D Cube Analytics - Analytics Lead - DDS Functional (3-6 yrs)
- Work as a functional lead to design and develop modularized products in Pharma analytics space (including commercial analytics as well as clinical research analytics).
- As a functional lead, should possess a very good pharma domain knowledge on various therapy areas and also need to have a good understanding, work experience on a wide spectrum of pharma data assets (including but limited to Sales, Claims (RWD), EHR/EMR, Publications, Formulary, Medial vocabularies etc.)
- Should amalgamate business (pharma domain) & data knowledge with analytics & technology skills to come up with a thought process of converting a custom analytics projects into a standardized, dynamic and scalable product that can be used across customers.

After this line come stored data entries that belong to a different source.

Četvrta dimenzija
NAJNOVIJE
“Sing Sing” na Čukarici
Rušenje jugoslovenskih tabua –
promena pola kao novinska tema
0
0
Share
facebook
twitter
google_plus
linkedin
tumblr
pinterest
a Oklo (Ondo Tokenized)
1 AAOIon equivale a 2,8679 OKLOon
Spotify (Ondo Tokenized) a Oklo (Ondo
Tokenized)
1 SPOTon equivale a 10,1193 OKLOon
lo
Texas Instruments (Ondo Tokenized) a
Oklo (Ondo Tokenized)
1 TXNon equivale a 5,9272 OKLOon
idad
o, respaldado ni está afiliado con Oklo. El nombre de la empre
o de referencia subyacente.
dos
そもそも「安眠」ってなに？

- Work closely with analysts, technical team members and customers to build systems for effective data exploration and consumption. Work in an agile, SCRUM driven environment to deliver new, innovative products/modules.

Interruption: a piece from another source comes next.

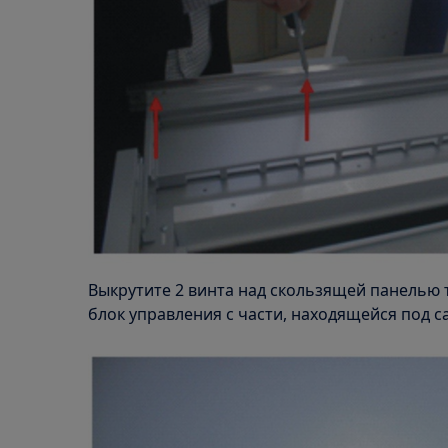
Выкрутите 2 винта над скользящей панелью 
блок управления с части, находящейся под с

- Design, develop, and deliver AI/machine learning enabled solutions for our industry specific data analytics platform.
- Develop working prototypes of algorithms and evaluate and compare metrics based on the real- world data sets Provide design input specifications, requirements, and guidance to software engineers for algorithm implementation for solution/product development.

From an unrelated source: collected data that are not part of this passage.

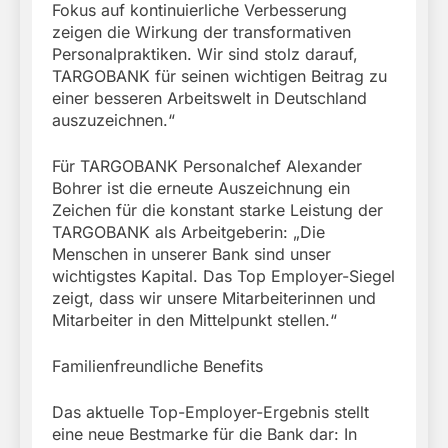
Fokus auf kontinuierliche Verbesserung
zeigen die Wirkung der transformativen
Personalpraktiken. Wir sind stolz darauf,
TARGOBANK für seinen wichtigen Beitrag zu
einer besseren Arbeitswelt in Deutschland
auszuzeichnen.“
Für TARGOBANK Personalchef Alexander
Bohrer ist die erneute Auszeichnung ein
Zeichen für die konstant starke Leistung der
TARGOBANK als Arbeitgeberin: „Die
Menschen in unserer Bank sind unser
wichtigstes Kapital. Das Top Employer-Siegel
zeigt, dass wir unsere Mitarbeiterinnen und
Mitarbeiter in den Mittelpunkt stellen.“
Familienfreundliche Benefits
Das aktuelle Top-Employer-Ergebnis stellt
eine neue Bestmarke für die Bank dar: In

- Design, implement and support efficient & reliable data pipelines to move data from a wide variety of data sources to map to our data models Design and implement data aggregation, cleansing and reporting layers
- Build scalable, available, and supportable processes to collect, manipulate, present, and analyze large datasets in a production environment
- Articulate problem definition and work on all aspects of data including acquisition, exploration/visualization, feature engineering, experimentation with machine learning algorithms, deploying models.
Note : ONLY THOSE WITH HANDS-ON ANALYTICS EXPERIENCE WITH PHARMA-RELATED DATA SETS CAN APPLY (We need people who have worked with real-world data in the pharma domain; patient level data etc.)